V. Summary of Results Under Different Average Annual Growth Rates of USDC (2026–2035 Explicit Period, Terminal Value at PE=20, 10% Discount)

Explanation:

(1) Under different scenarios of average annual growth rates of USDC from 10% to 40% (in 1% increments), calculate the enterprise value (EV) discounted to January 2026 and the reasonable stock price.

(2) The EV in the table below is the enterprise value discounted to January 2026, stock price = EV ÷ 275 million shares (fully diluted share count).

(3) Units: The USDC scale and EV at the end of 2035 are in billion dollars (B USD), and the stock price is in dollars/share.

The table above highlights 20% in red, which means: under conservative estimates, if you believe that the average annual growth rate of USDC can reach 20% in the future, then the current CRCL price of $62 (as of February 2, 2026, 22:00, half an hour before market opening) may have a slight margin of safety.

Note: Even if there may be a slight margin of safety, it does not mean that it won't continue to decline. Moreover, I hope it continues to decline. It may still drop significantly. There are many factors that influence short-term stock price fluctuations, such as those forced sellers' forced selling behaviors. If you used leverage in the market, you might even face liquidation to zero. Remember:

“Preserve the principal, do not go to zero.”

So do not use leverage. Otherwise, the future will have nothing to do with you.

VI. Some Explanations

  1. The parameters used in the model are all relatively conservative, just to see what a reasonable valuation would be under conservative estimates. Everyone can modify the specific numbers and send them to ChatGPT or Gemini for direct calculation.

  2. The model only considers the reserve interest income from USDC and does not take into account other income items. In Circle's Q3 2025 financial report, other income items amounted to $29 million, but due to the difficulty in estimating growth rates, they were not included in the model for conservative estimation.

  3. The product vision of Circle in 2026 mentions products under development such as the Arc chain, CPN network, xReserve, and StableFX, which may bring future income but are not included in the model and can be viewed as unaccounted upside options in the valuation.

  4. The biggest variable affecting the model's valuation and the core issue becomes:

  • How large do you think the scale of stablecoins and USDC will be in the next 5 or 10 years?
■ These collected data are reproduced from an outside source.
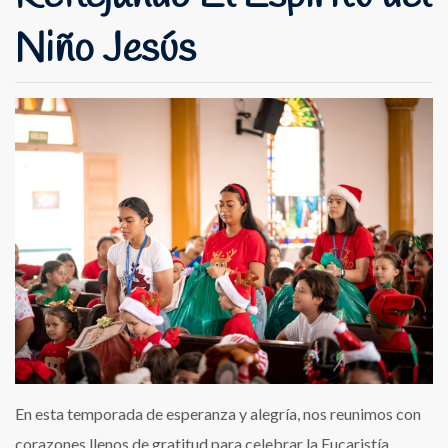
Niño Jesús
En esta temporada de esperanza y alegría, nos reunimos con
corazones llenos de gratitud para celebrar la Eucaristía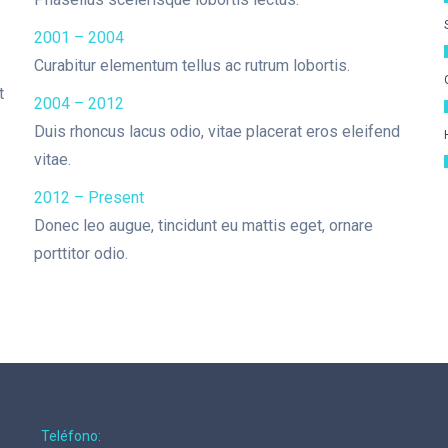
2001 – 2004
Curabitur elementum tellus ac rutrum lobortis.
t
2004 – 2012
Duis rhoncus lacus odio, vitae placerat eros eleifend
vitae.
2012 – Present
Donec leo augue, tincidunt eu mattis eget, ornare
porttitor odio.
Teléfono: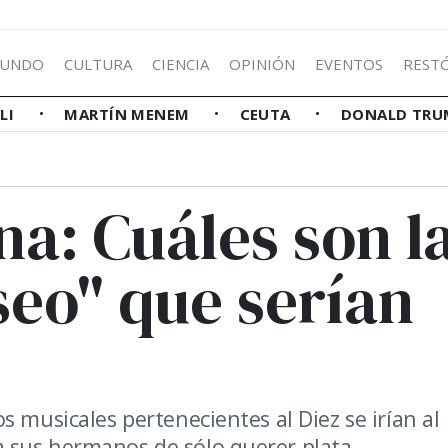
UNDO
CULTURA
CIENCIA
OPINIÓN
EVENTOS
REST
LLI
MARTÍN MENEM
CEUTA
DONALD TRU
a: Cuáles son l
seo" que serían
s musicales pertenecientes al Diez se irían al
 sus hermanos de sólo querer plata.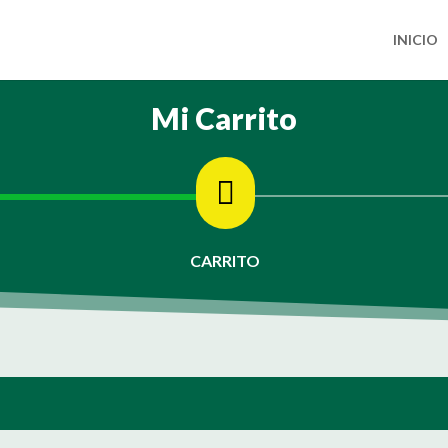
INICIO
Mi Carrito

CARRITO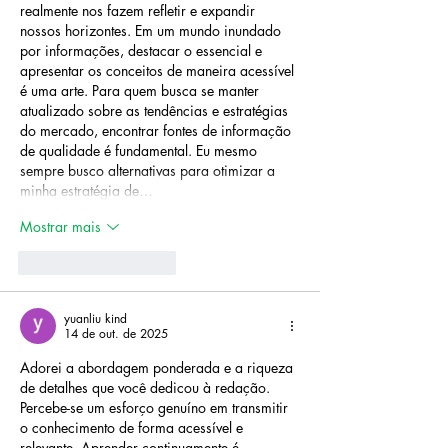
realmente nos fazem refletir e expandir 
nossos horizontes. Em um mundo inundado 
por informações, destacar o essencial e 
apresentar os conceitos de maneira acessível 
é uma arte. Para quem busca se manter 
atualizado sobre as tendências e estratégias 
do mercado, encontrar fontes de informação 
de qualidade é fundamental. Eu mesmo 
sempre busco alternativas para otimizar a 
minha estratégia de…
Mostrar mais
Curtir
Responder
yuanliu kind
14 de out. de 2025
Adorei a abordagem ponderada e a riqueza 
de detalhes que você dedicou à redação. 
Percebe-se um esforço genuíno em transmitir 
o conhecimento de forma acessível e 
relevante. Aprender continuamente é 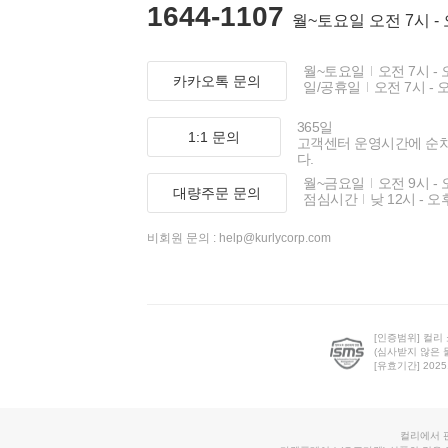
1644-1107
월~토요일 오전 7시 -
월~토요일
오전 7시 - 
카카오톡 문의
일/공휴일
오전 7시 - 
365일
1:1 문의
고객센터 운영시간에 순
다.
월~금요일
오전 9시 - 
대량주문 문의
점심시간
낮 12시 - 오
비회원 문의 :
help@kurlycorp.com
[인증범위] 컬리
(심사받지 않은 
[유효기간] 2025.0
컬리에서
Can the average annual growth rate of USDC reach 20%?

  • Will Circle still be the leading compliant stablecoin and maintain its market share in an environment of increasing regulation and competition?
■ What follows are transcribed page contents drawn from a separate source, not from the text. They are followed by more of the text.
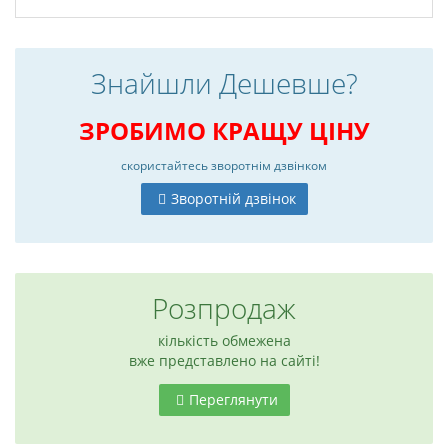
Знайшли Дешевше?
ЗРОБИМО КРАЩУ ЦІНУ
скористайтесь
зворотнім дзвінком
Зворотній дзвінок
Розпродаж
кількість обмежена
вже представлено на сайті!
Переглянути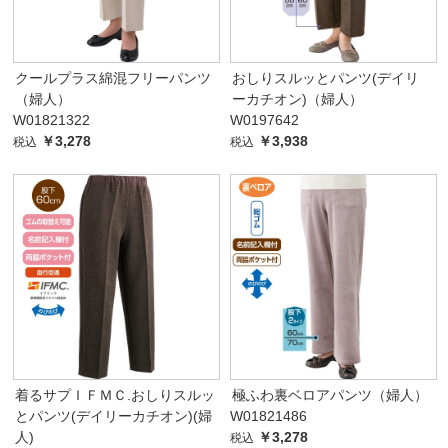
クールプラス綿混フリーパンツ
おしりスルッとパンツ(デイリ
（婦人）
ーカチオン)（婦人）
W01821322
W0197642
￥3,278
￥3,938
税込
税込
着るサプＩＦＭＣ.おしりスルッ
極ふわ裏ベロアパンツ（婦人）
とパンツ(デイリーカチオン)(婦
W01821486
人)
￥3,278
税込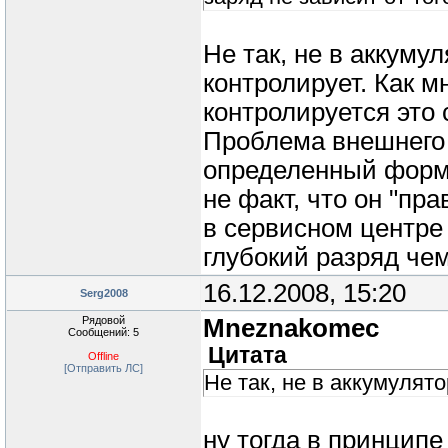
Не так, не в аккуму
контролирует. Как м
контролируется это
Проблема внешнего 
определенный форм-
не факт, что он "пра
в сервисном центре
глубокий разряд че
16.12.2008, 15:20
Serg2008
Рядовой
Mneznakomec
Сообщений: 5
Цитата
Offline
[Отправить ЛС]
Не так, не в аккумулят
ну тогда в принципе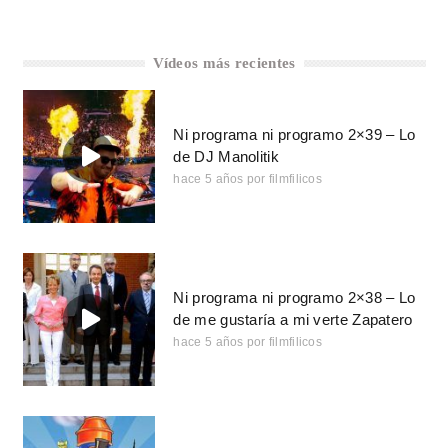
Vídeos más recientes
Ni programa ni programo 2×39 – Lo
de DJ Manolitik
hace 5 años
por
filmfilicos
Ni programa ni programo 2×38 – Lo
de me gustaría a mi verte Zapatero
hace 5 años
por
filmfilicos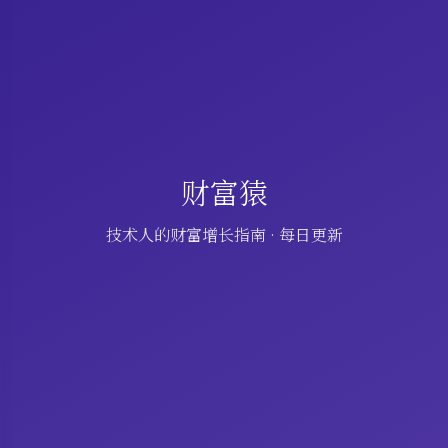
财富猿
技术人的财富增长指南 · 每日更新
  1. Although the market generally believes that trends such as cross-border payments, "dollarization" in the third world, tokenized stocks, on-chain government bonds, RWA, prediction markets, and even AI Agent payments will benefit stablecoins, for investors who need to bet real money, cognition and logic are just the starting point.

What truly determines the position and whether one can hold on during volatility are those continuously emerging, traceable, and verifiable facts and evidence. Conclusions need to be personally sought and verified by each individual; only by holding the evidence chain in one's own hands can one have the capability and composure to withstand the fluctuations and noise that may arise in the future.
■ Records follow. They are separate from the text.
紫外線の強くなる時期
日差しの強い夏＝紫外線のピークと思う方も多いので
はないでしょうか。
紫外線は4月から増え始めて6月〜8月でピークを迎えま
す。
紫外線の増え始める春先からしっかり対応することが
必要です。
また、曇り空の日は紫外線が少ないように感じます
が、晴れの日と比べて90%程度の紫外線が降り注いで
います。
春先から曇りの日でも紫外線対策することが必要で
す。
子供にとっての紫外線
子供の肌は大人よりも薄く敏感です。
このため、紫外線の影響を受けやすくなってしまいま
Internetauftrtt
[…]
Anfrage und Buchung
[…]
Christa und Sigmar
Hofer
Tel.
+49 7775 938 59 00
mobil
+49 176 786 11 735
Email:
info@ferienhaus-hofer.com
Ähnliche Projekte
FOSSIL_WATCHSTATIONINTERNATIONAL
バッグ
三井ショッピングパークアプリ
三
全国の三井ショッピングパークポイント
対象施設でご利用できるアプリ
VII. Appendix Reference: USDC vs USDT Growth Chart Over the Past 6 Years (2020–2025)

Explanation

  1. Issuance volume criteria: Circulation as of December 31 each year, in hundred million dollars.

  2. Year-on-year growth rate YoY: Year-end of the current year ÷ Year-end of the previous year − 1.

  3. Thought decoding content: Fill in according to the original text of the image you sent.

  4. "Average annualized growth rate" is calculated based on the CAGR from the end of 2020 to the end of 2025 (over 5 annual intervals).

This is just for reference, to have an intuitive sense of the magnitude. It does not represent that such growth rates will continue in the future.